- DVD cover
- Directed by: Frank H. Woodward
- Produced by: William Janczewski James B. Myers Frank H. Woodward
- Starring: Ramsey Campbell John Carpenter Guillermo del Toro Neil Gaiman Stuart Gordon S. T. Joshi Caitlin R. Kiernan Andrew Migliore Robert M. Price Peter Straub
- Cinematography: Don Spiro
- Release date: July 24, 2008 (Comic-Con);
- Running time: 90 minutes
- Country: United States
- Language: English

= Lovecraft: Fear of the Unknown =

Lovecraft: Fear of the Unknown is a 2008 documentary film about American writer H. P. Lovecraft.

==Summary==
The film examines the life, work, and mind of the creator of the Cthulhu Mythos. It features interviews with Guillermo del Toro, Neil Gaiman, John Carpenter, Peter Straub, Caitlin R. Kiernan, Ramsey Campbell, Stuart Gordon, S. T. Joshi, Robert M. Price, and Andrew Migliore.

==Release and reception==
The film was released on Blu-ray and DVD in the United States on October 27, 2009.

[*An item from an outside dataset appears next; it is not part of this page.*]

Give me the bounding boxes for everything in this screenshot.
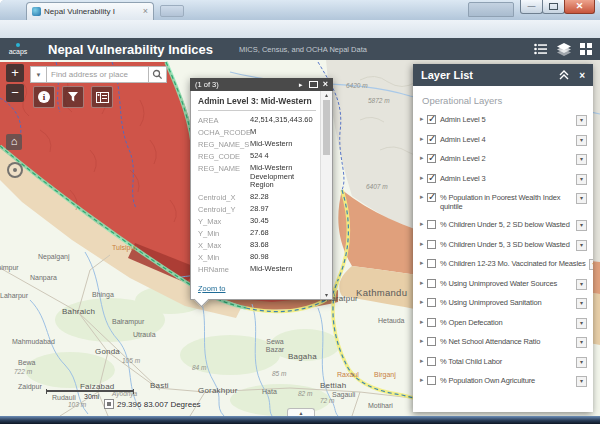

Johnny Butane of the website Dread Central gave the film a score of 4 out of 5, calling it a "solid documentary that’s sure to appeal to everyone from casual Lovecraft readers to the most hardcore of his fans".

==Awards==
The film won Best Documentary at the 2008 Comic-Con International Independent Film Festival. It was the official selection at: Cinema Du Parc in Collaboration With The Fantasia Festival 2008; Erie Horror Film Festival 2008; Buenos Aires Rojo Sangre Festival 2008; Shriekfest Horror Film Festival 2008; The H.P. Lovecraft Film Festival 2008; TromaDance 2009 and Porto Alegre, Brazil's Fantaspoa Festival 2009.